> [DIRECTIONS]:
Using the data below, reproduce exactly the lines from the line with "Syntactic sugar for everyone." to the line with "1652 Massachusetts Oak", both included; pictures must be dropped.

* * *

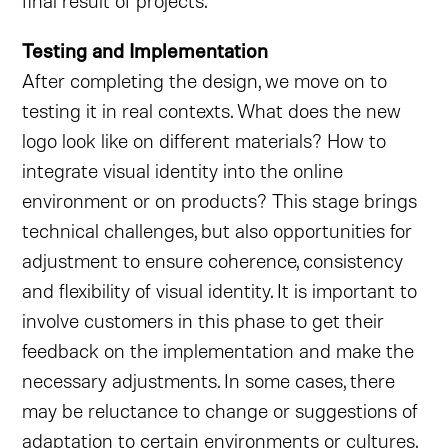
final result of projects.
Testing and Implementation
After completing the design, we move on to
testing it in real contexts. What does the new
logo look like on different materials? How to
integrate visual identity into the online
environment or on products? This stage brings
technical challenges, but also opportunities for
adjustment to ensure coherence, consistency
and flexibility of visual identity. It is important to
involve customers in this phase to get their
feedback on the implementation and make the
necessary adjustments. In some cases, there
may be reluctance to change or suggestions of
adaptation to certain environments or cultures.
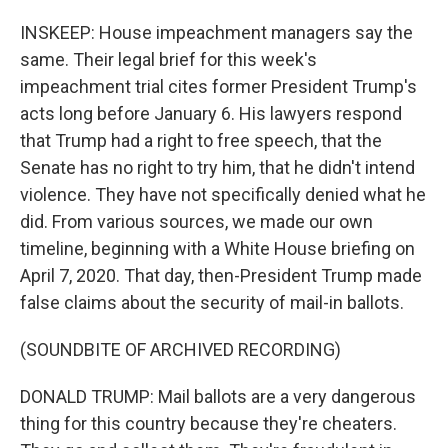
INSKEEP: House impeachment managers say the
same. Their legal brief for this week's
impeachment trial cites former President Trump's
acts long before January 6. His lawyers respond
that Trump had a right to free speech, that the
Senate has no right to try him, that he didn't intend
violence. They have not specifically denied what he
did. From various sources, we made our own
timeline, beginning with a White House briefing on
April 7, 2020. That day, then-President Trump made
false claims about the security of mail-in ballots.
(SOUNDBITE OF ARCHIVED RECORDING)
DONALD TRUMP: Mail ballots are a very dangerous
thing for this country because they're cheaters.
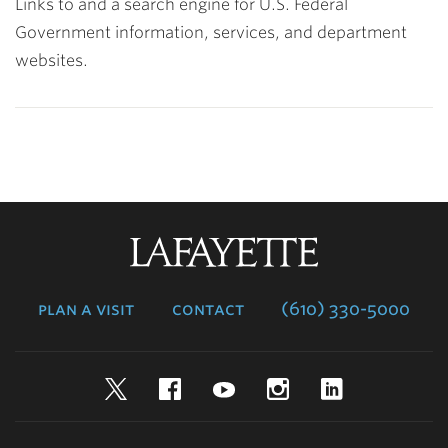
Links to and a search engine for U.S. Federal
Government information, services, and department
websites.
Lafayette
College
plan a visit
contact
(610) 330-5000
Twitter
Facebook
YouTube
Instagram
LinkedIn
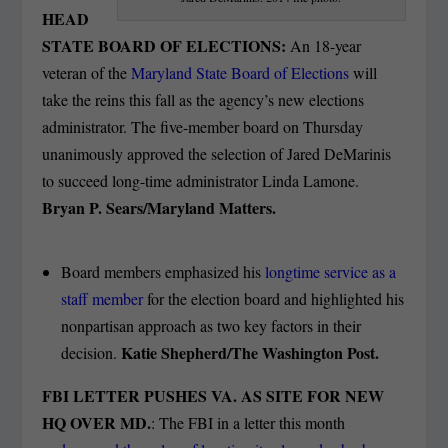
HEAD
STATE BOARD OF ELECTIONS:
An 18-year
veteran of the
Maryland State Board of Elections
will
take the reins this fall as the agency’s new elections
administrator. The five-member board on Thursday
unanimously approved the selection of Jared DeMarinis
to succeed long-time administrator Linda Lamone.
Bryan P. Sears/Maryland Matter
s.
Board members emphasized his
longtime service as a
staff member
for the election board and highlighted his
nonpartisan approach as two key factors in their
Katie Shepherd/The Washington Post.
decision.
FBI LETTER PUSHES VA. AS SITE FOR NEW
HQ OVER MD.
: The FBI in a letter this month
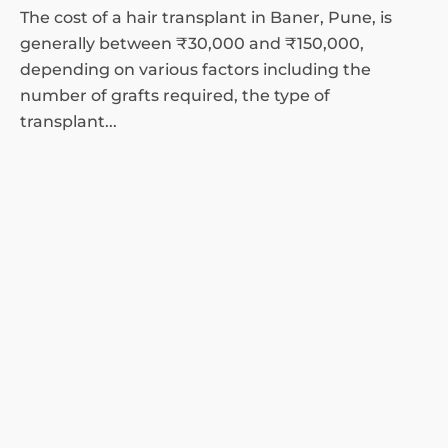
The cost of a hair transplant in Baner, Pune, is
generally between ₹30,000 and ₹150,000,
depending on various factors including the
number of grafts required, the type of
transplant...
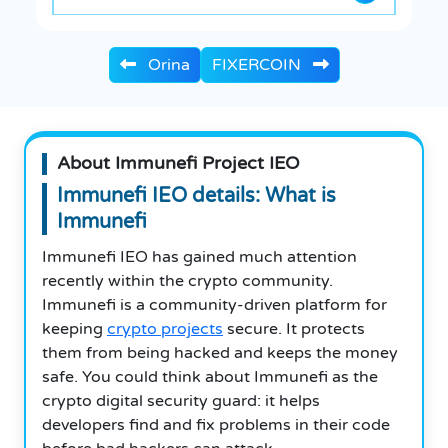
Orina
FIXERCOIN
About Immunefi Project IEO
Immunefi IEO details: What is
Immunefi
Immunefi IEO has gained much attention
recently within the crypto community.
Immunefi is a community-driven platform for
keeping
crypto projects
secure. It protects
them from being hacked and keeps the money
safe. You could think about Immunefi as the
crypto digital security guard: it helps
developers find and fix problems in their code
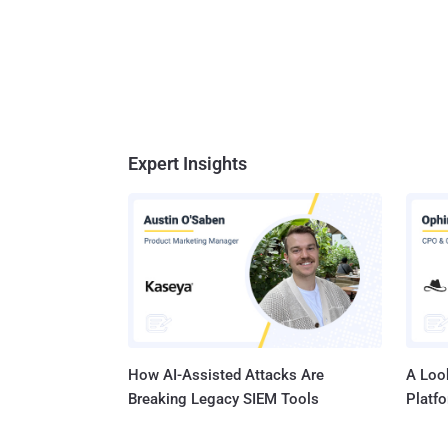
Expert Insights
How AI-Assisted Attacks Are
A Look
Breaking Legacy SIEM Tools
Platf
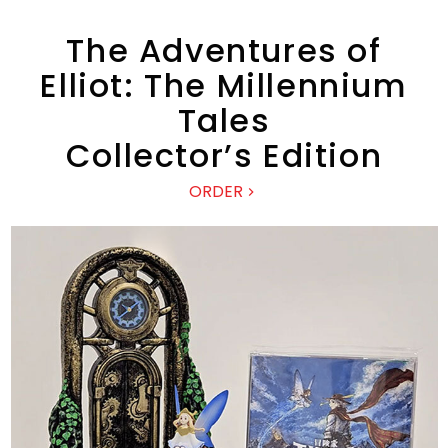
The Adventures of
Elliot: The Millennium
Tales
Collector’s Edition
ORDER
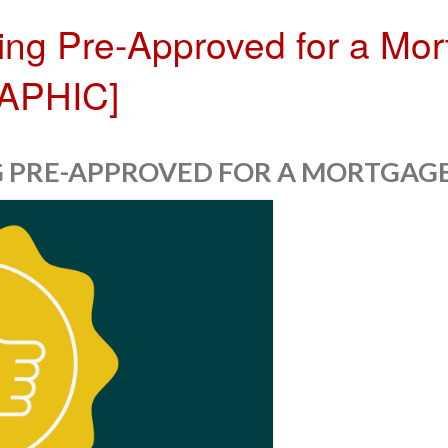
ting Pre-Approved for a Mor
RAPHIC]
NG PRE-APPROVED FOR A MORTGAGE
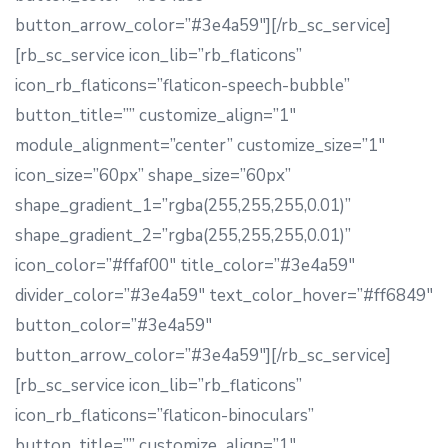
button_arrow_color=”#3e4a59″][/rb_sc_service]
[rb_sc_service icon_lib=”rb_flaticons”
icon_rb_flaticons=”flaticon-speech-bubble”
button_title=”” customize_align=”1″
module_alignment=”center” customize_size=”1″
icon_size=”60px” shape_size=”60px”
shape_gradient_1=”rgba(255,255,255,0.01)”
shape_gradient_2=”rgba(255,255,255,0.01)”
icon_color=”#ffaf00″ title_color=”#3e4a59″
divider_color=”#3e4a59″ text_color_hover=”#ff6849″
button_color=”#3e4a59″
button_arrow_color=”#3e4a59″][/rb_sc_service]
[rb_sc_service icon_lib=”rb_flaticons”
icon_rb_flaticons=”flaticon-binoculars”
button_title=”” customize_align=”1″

* * *

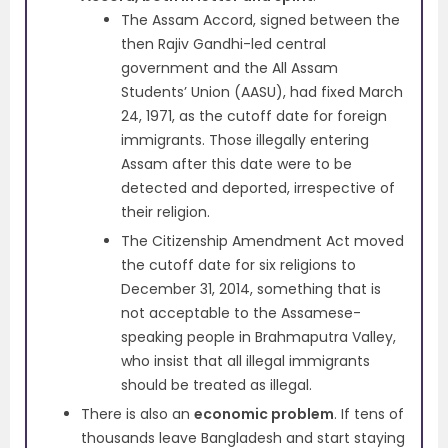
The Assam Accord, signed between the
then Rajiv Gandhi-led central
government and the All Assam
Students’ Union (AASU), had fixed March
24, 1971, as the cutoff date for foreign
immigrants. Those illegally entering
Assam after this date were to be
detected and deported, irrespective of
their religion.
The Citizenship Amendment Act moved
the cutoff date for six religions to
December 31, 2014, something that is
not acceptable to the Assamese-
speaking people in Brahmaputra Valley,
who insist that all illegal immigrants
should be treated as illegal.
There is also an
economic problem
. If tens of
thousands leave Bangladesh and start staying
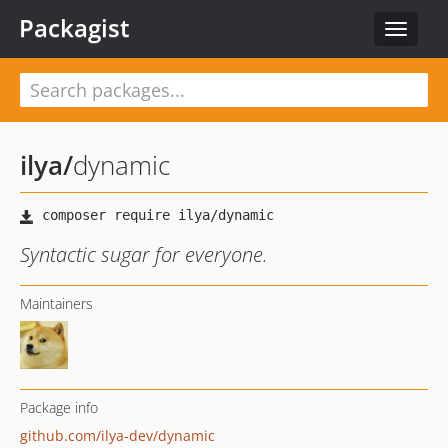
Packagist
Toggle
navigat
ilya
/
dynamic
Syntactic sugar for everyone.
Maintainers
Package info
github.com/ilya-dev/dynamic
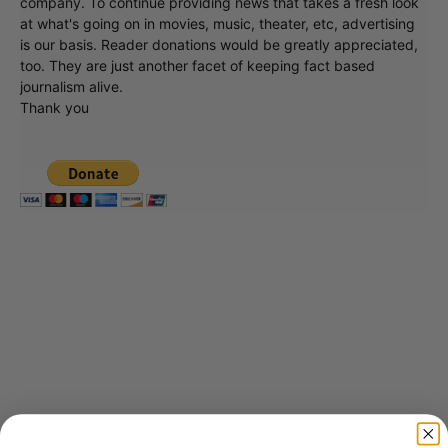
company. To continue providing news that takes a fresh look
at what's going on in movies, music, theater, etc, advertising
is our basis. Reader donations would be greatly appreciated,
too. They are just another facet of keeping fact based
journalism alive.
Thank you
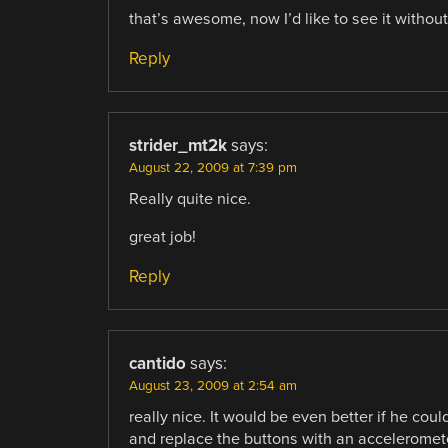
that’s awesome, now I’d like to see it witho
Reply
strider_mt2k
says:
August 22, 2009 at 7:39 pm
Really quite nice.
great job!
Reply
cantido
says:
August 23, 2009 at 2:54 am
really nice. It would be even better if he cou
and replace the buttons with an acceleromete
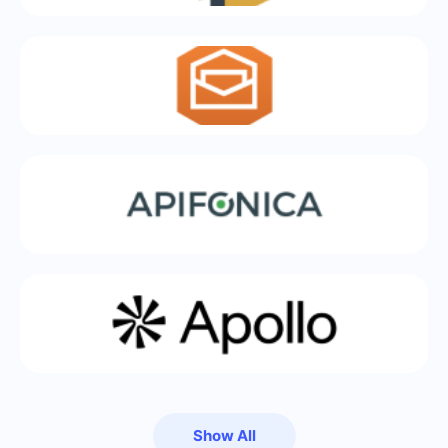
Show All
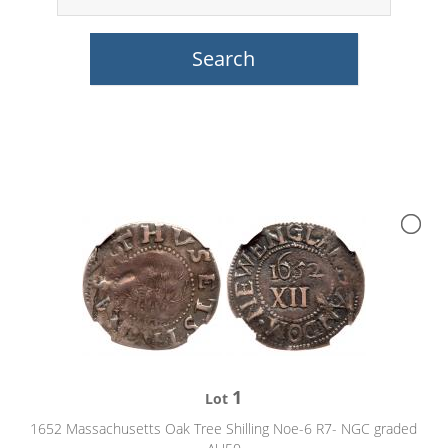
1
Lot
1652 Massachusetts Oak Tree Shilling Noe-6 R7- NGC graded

* * *

> [TASK OUTPUT]:
Syntactic sugar for everyone.
Maintainers
Package info
github.com/ilya-dev/dynamic
company. To continue providing news that takes a fresh look
at what's going on in movies, music, theater, etc, advertising
is our basis. Reader donations would be greatly appreciated,
too. They are just another facet of keeping fact based
journalism alive.
Thank you
that’s awesome, now I’d like to see it witho
Reply
strider_mt2k
says:
August 22, 2009 at 7:39 pm
Really quite nice.
great job!
Reply
cantido
says:
August 23, 2009 at 2:54 am
really nice. It would be even better if he cou
and replace the buttons with an acceleromete
Show All
1
Lot
1652 Massachusetts Oak Tree Shilling Noe-6 R7- NGC graded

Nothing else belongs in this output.